Appledore Research Group attended NOKIA’s annual Global Analyst Forum, held at the firm’s experience center in Espoo Finland. The event covered nearly two full days, and spanned the (extensive) scope of Nokia’s portfolio, from software to consumer products (via licensing and partners).
Appledore Research Group is primarily focused on the software, processes and business transformations essential to wring the most business benefit from virtualization (or a likely hybrid future); so I’ll concentrate on the topics closest to that theme.
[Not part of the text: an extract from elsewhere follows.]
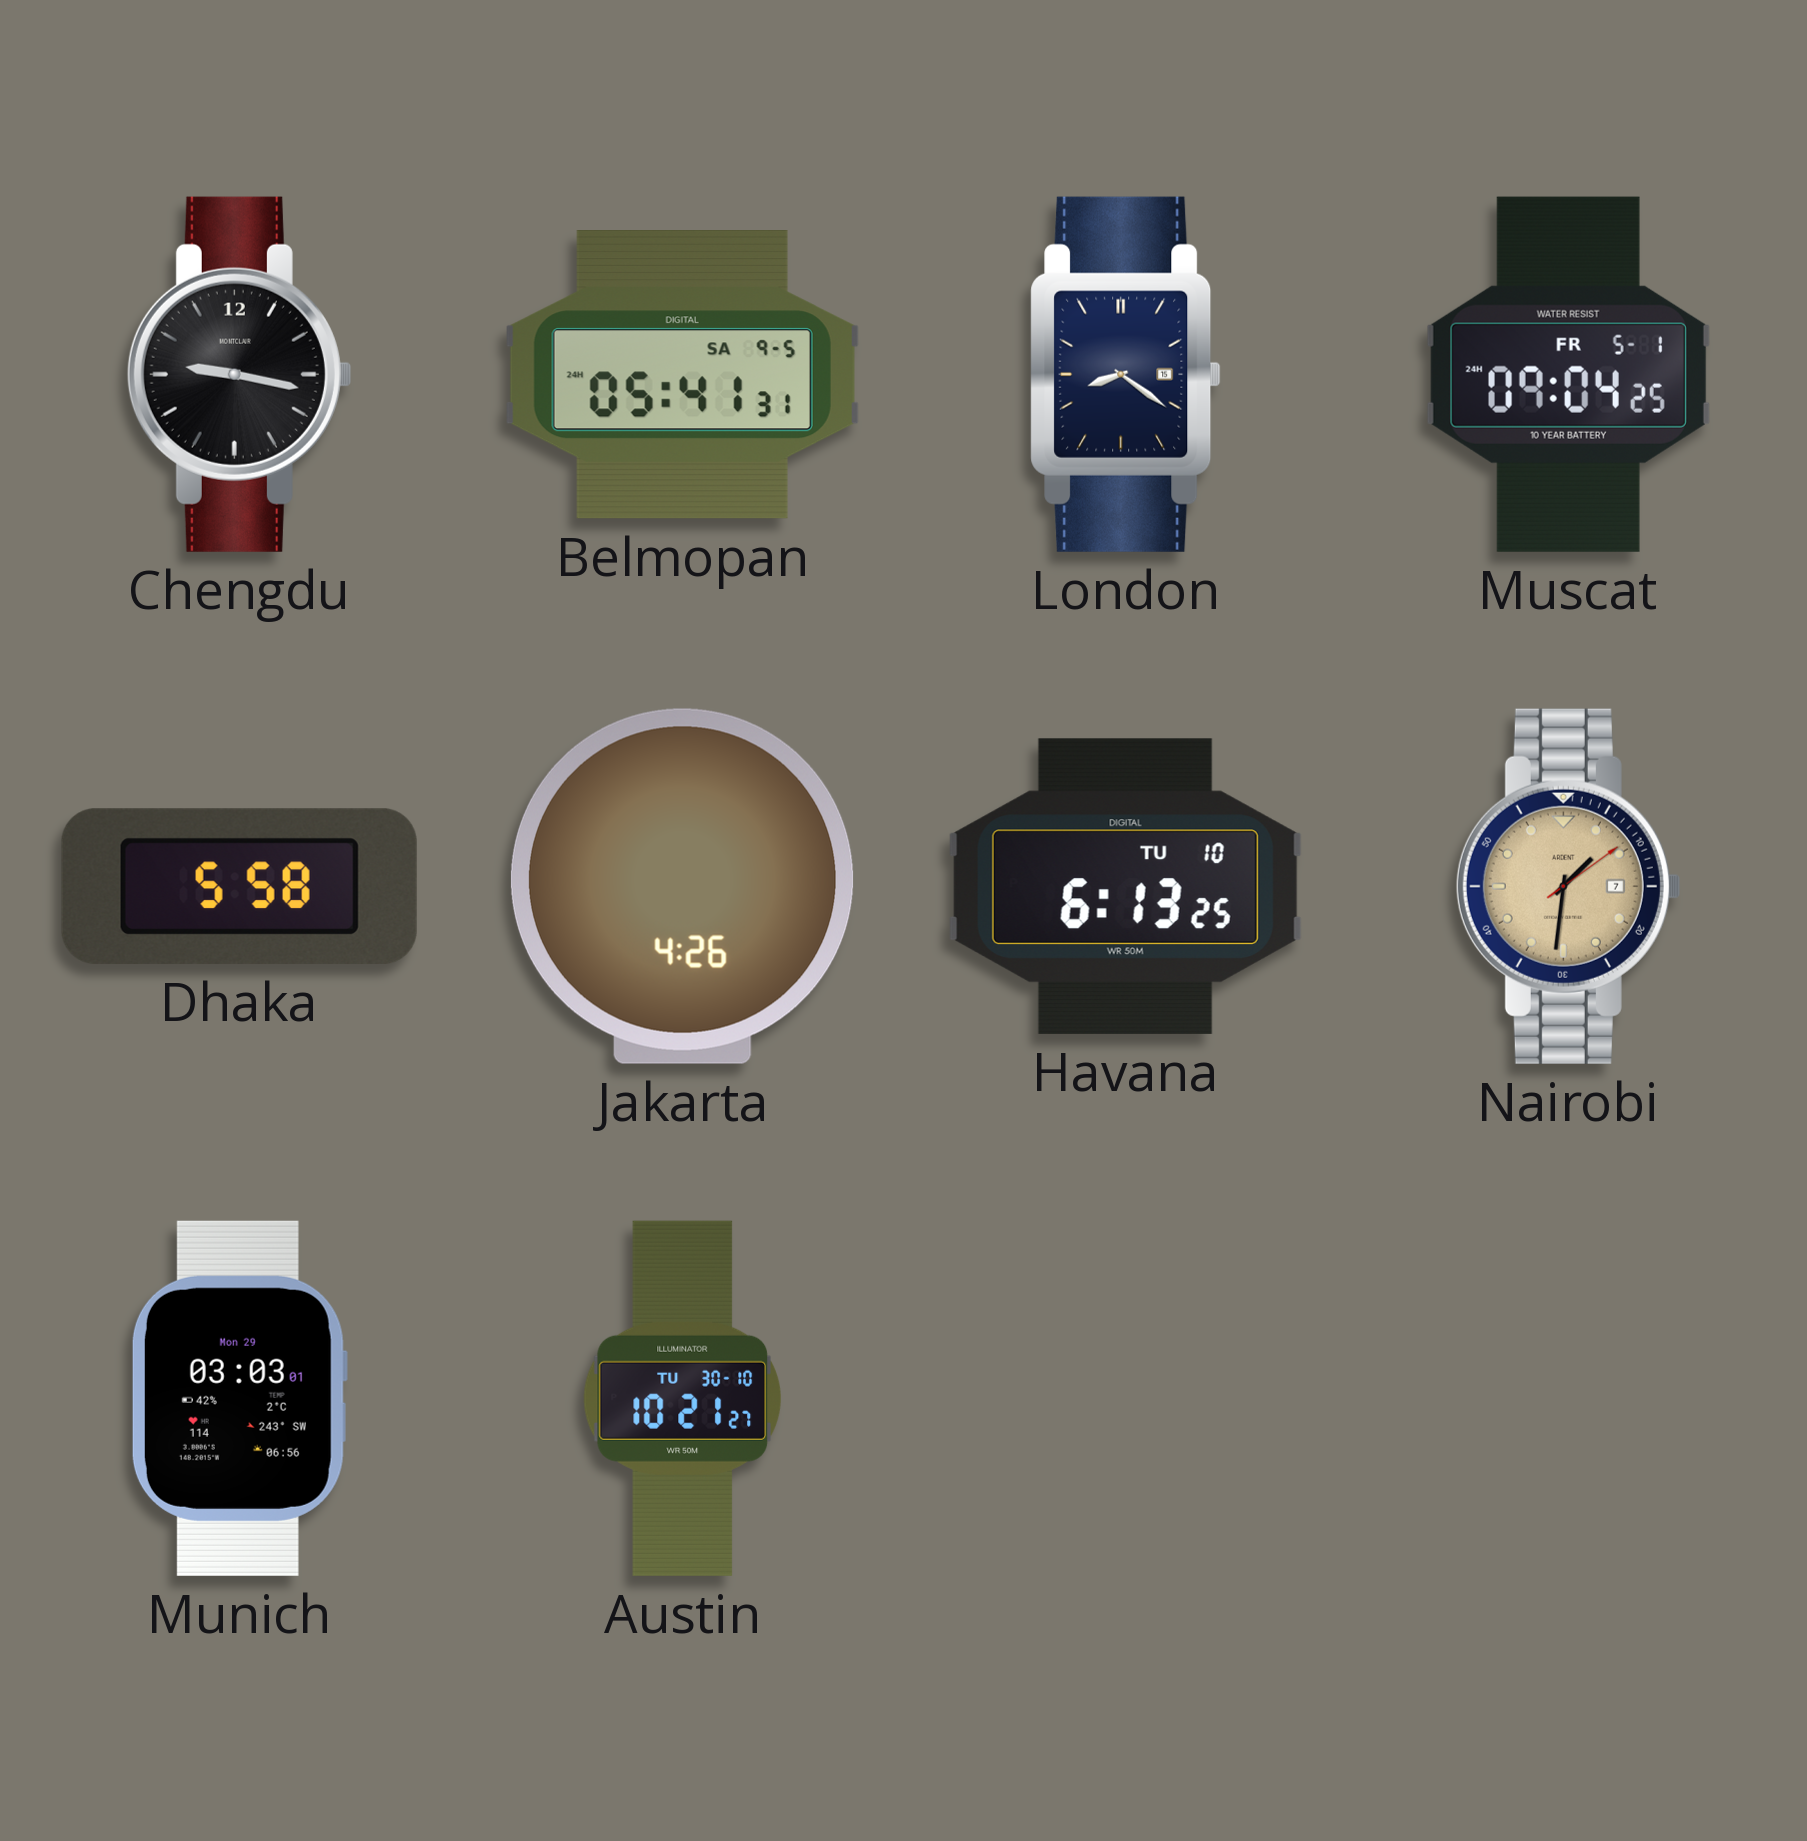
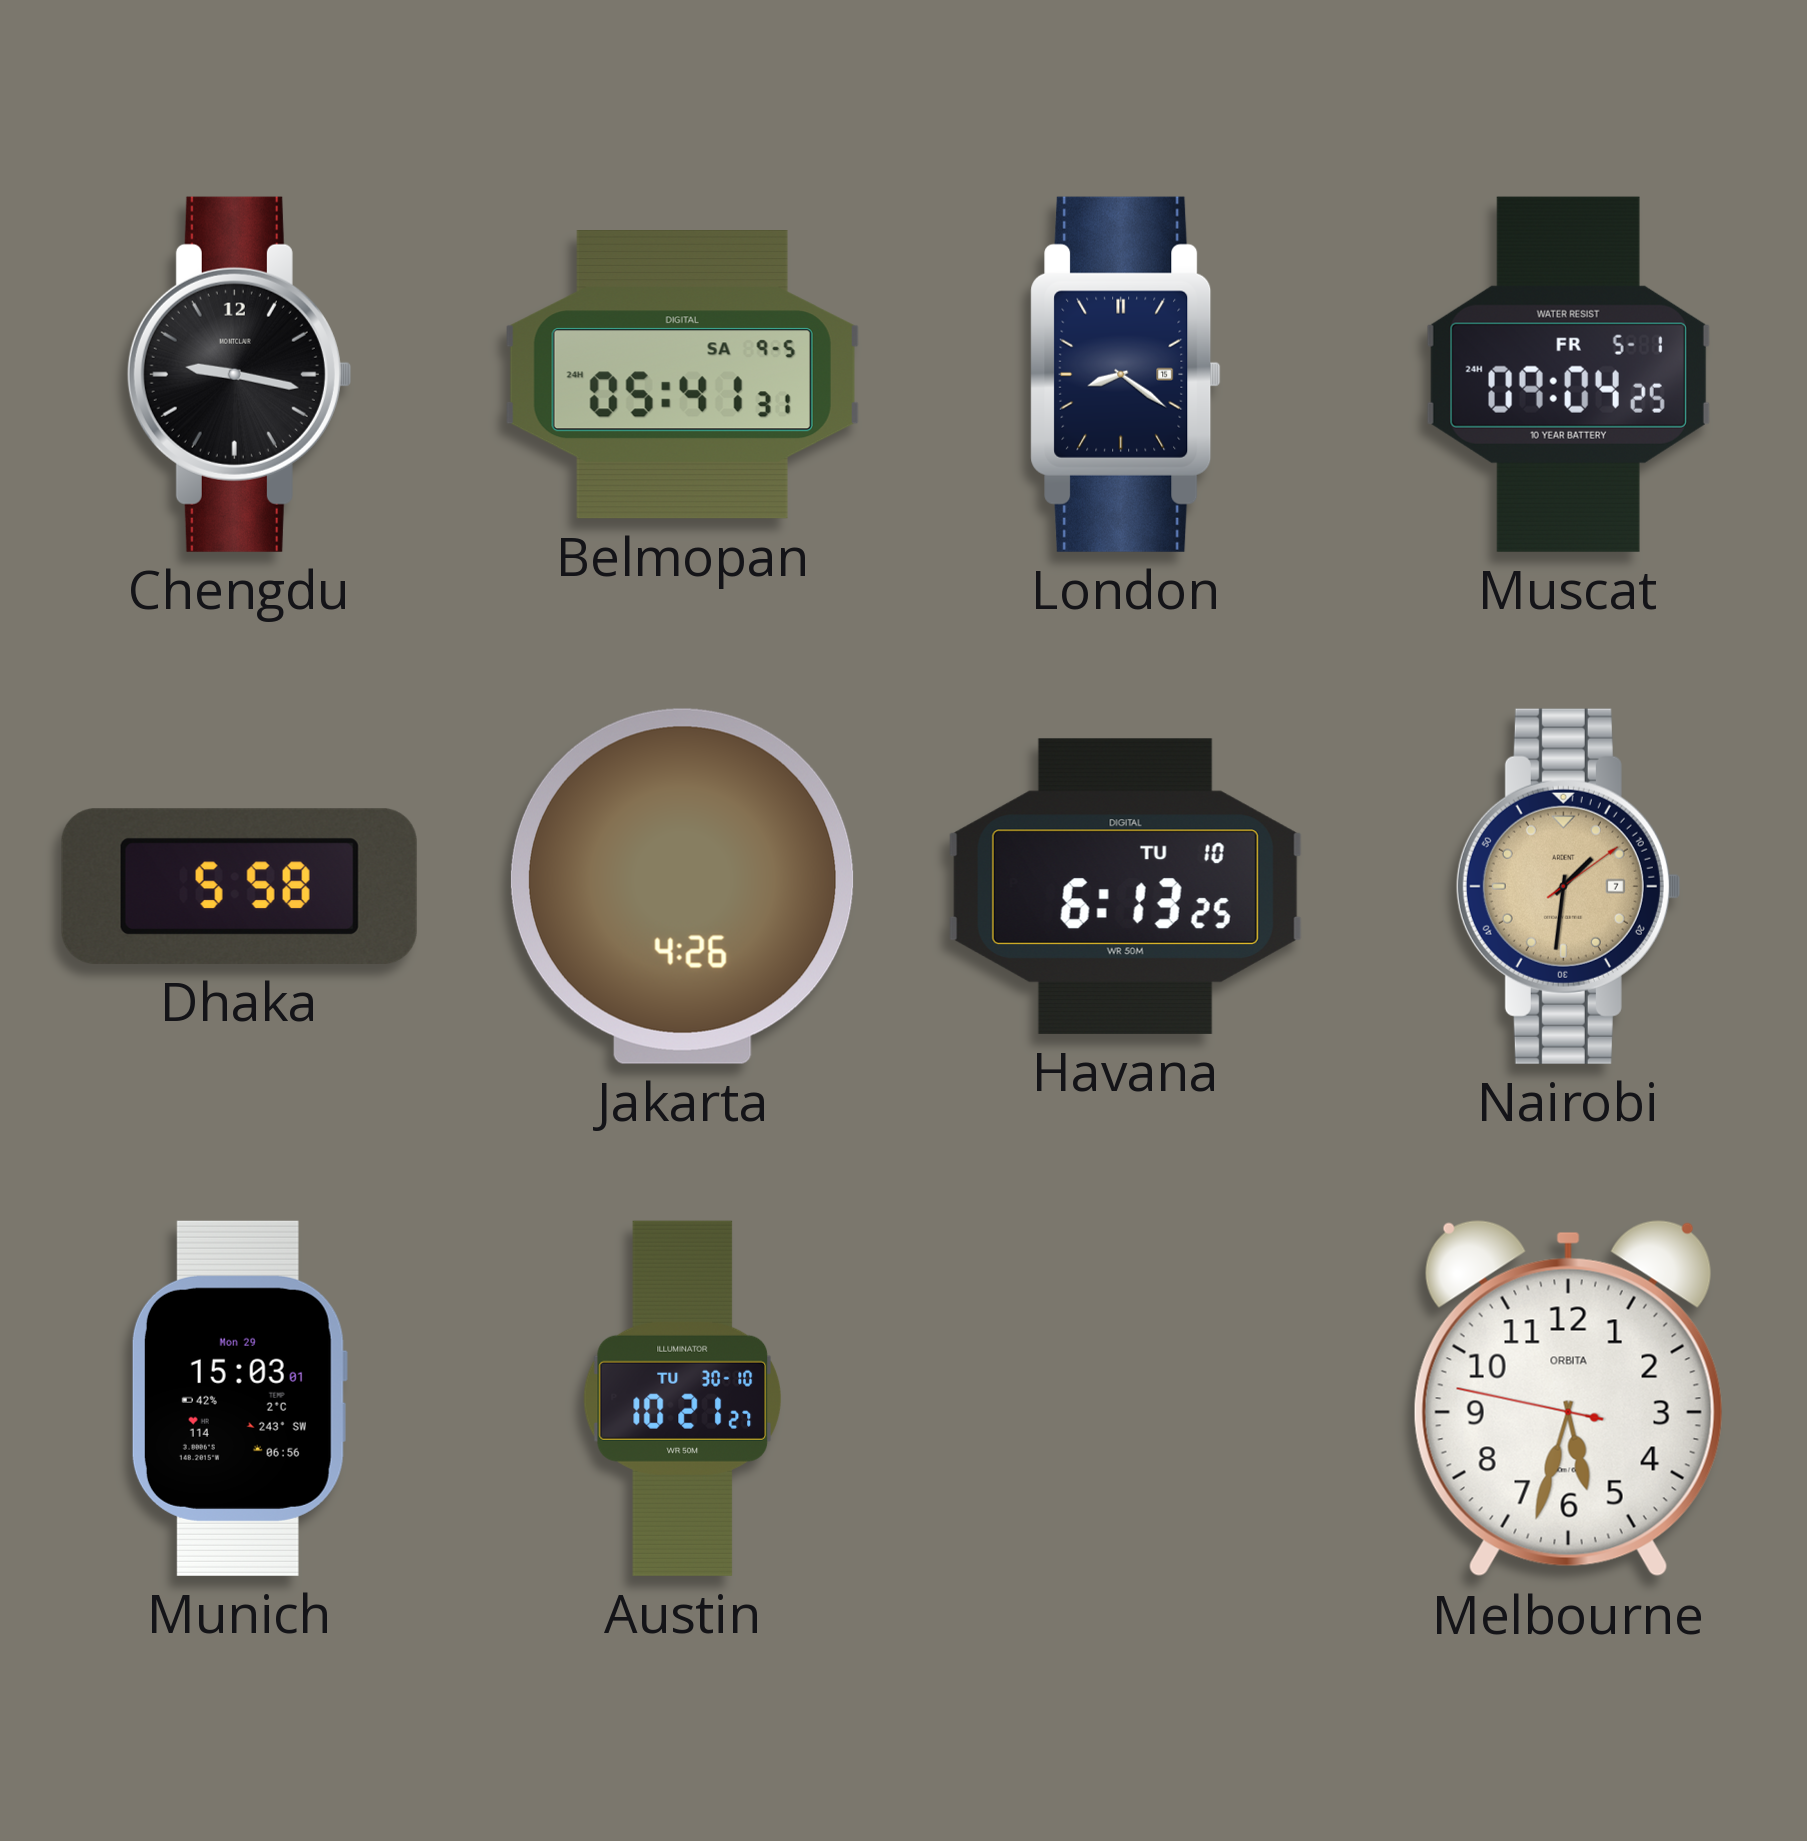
Munich: 03:03 -> 15:03
Melbourne: none -> 5:32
My first observation is that Nokia has, to a significant degree, successfully integrated its pre-existing and Alcatel-Lucent products and resources. Today, not that long after the merger, there is little evidence of the two pre-existing firms, and all signs – both overt and subtle – indicate that a truly cooperative combination has, and is occurring. It is worth noting that many of the Alcatel-Lucent leaders, ways of working and strategic directions remain at the forefront – embraced as strengths rather than being rejected as ‘Foreign bodies”. This bodes well for the combined organization, which clearly values and draws on its rich diversity of strengths.
Marcus Weldon, President of bell Labs, set the tone with a set of fundamental technology and economic trends, which he believes, and we agree, will set the rules for the industry and define possible opportunities. Beside that, listening to Marcus is always mind expanding 🙂
Above: Weldon: if we are not careful, flexibility drives costs up; automation brings them down.
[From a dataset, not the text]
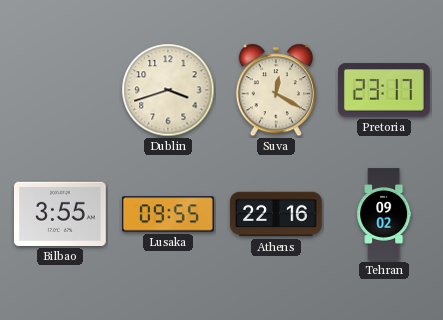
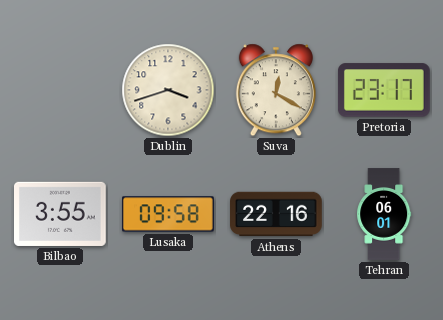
Lusaka: 09:55 -> 09:58
Tehran: 09:02 -> 06:01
Building on this theme, Bhaskar Gorti, president of “Applications and Analytics” (Nokia’s name for its consolidated OSS/BSS/Analytics/MANO portfolio) gave what I felt was a compelling presentation on his a) strategy and b) execution for that business group. Bhaskar’s essential strategy is to build a true software business, independent of hardware, at scale. To accomplish this he is investing in core assets and transformations that allow software to be built and designed efficiently, such that he can be cost effective, profitable as well as delivering agile products and solutions.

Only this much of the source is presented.